### WORK TASK
Would you retype the line that contains "Image resolution: width=779" and all lines following it to the end of the entries below, exactly and without pictures?

### RECORD EXTRACTS
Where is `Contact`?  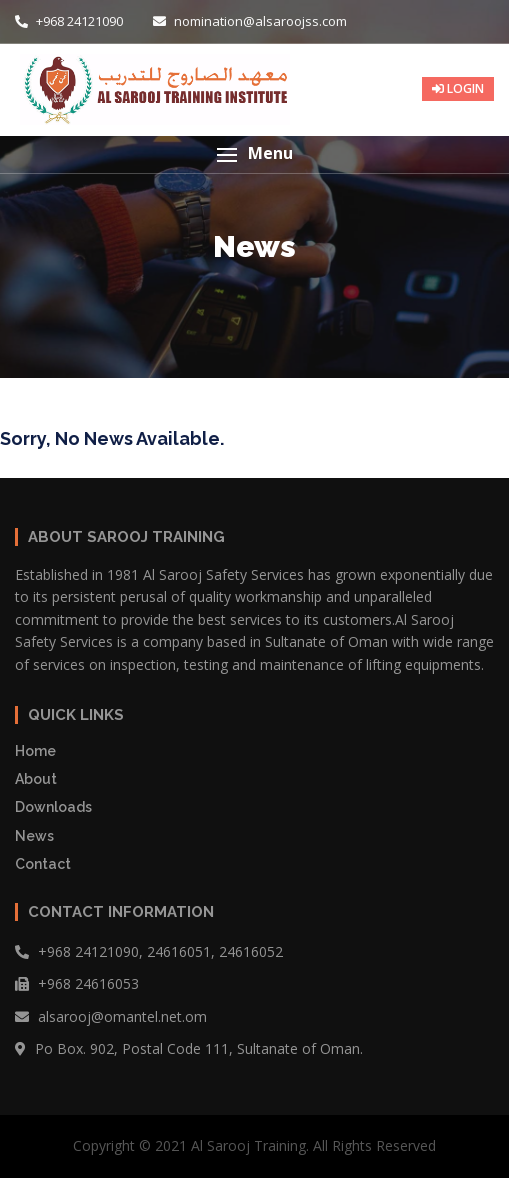
Contact is located at coordinates (43, 864).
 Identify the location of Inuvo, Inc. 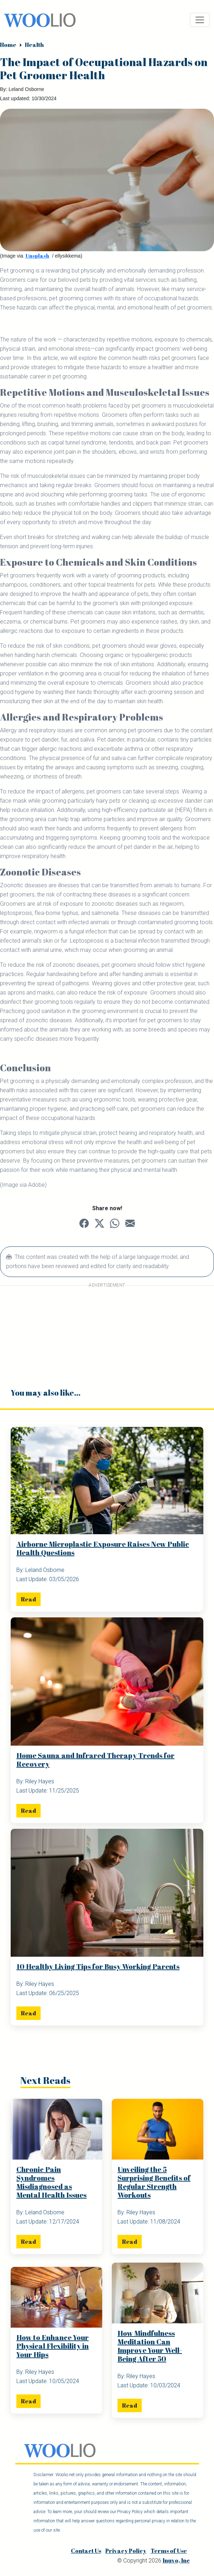
(176, 2561).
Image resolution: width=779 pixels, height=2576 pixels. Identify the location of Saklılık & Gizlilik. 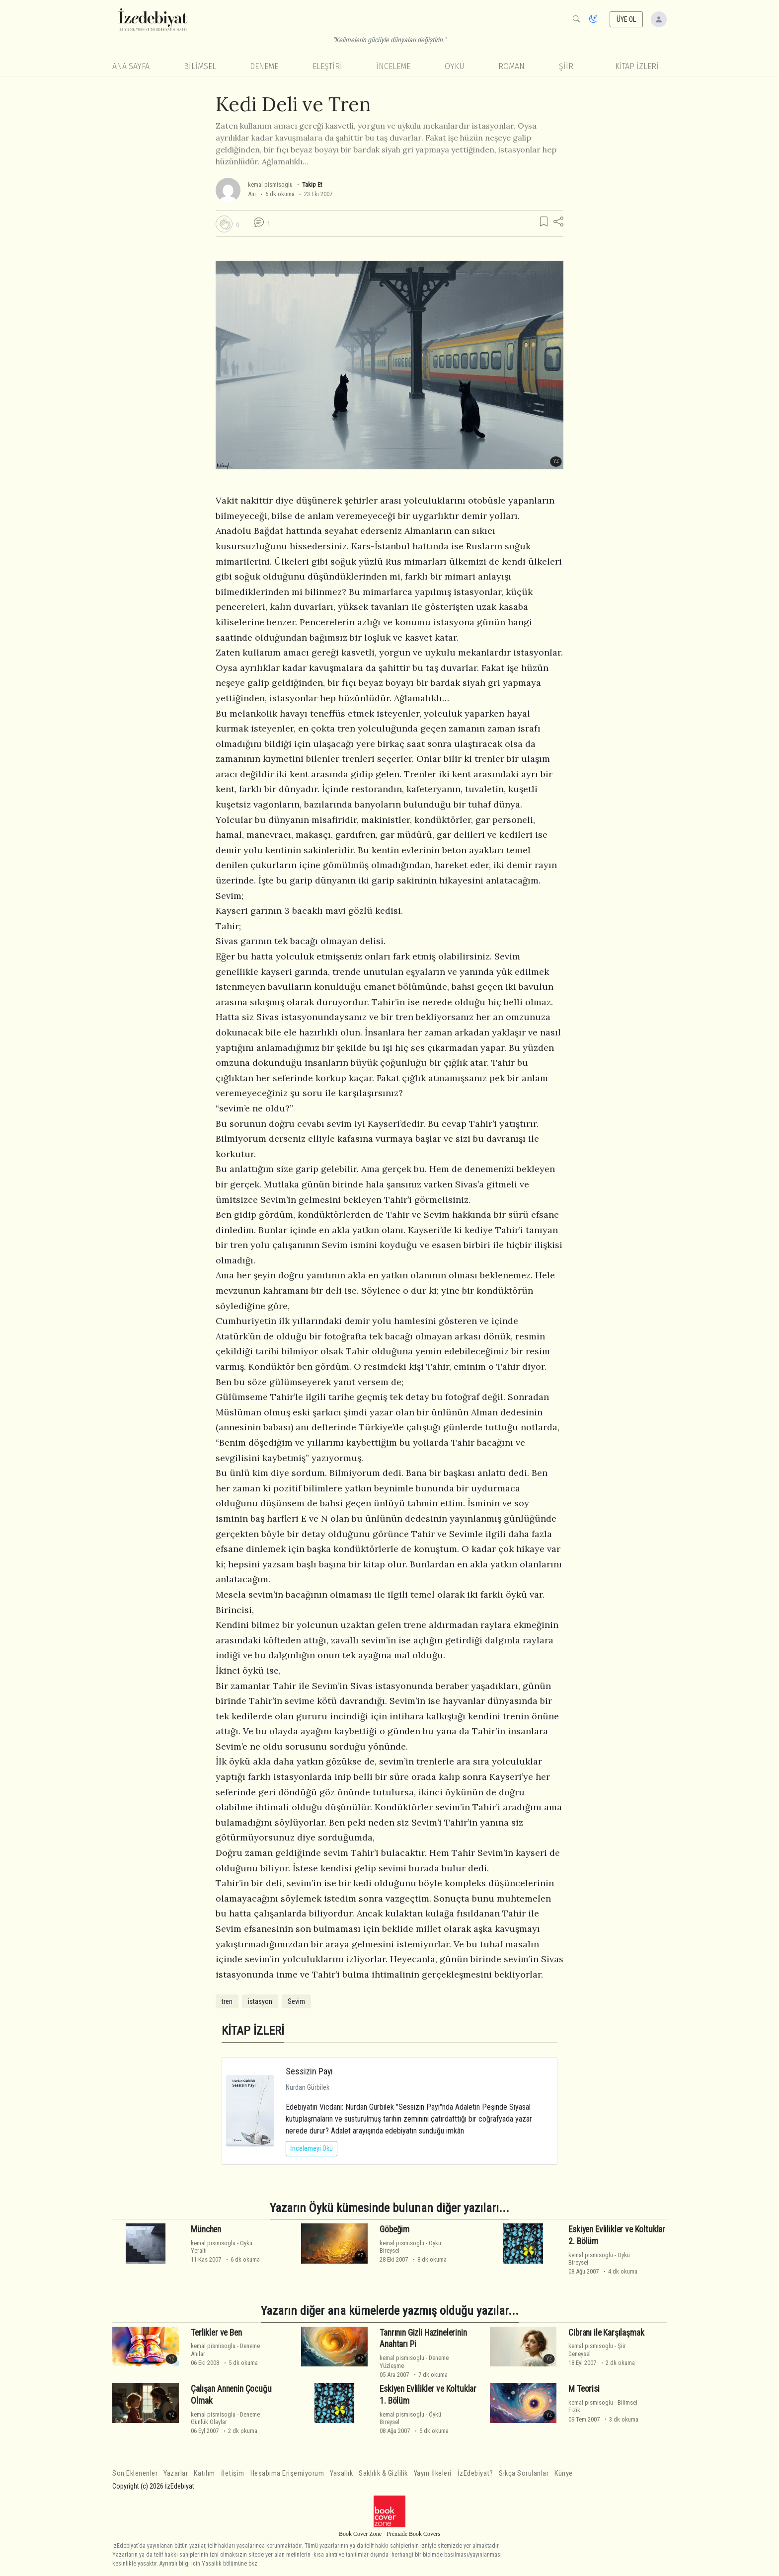
(383, 2473).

### OUTPUT BELOW
Image resolution: width=779 pixels, height=2576 pixels. Identify the location of Saklılık & Gizlilik. 
(383, 2473).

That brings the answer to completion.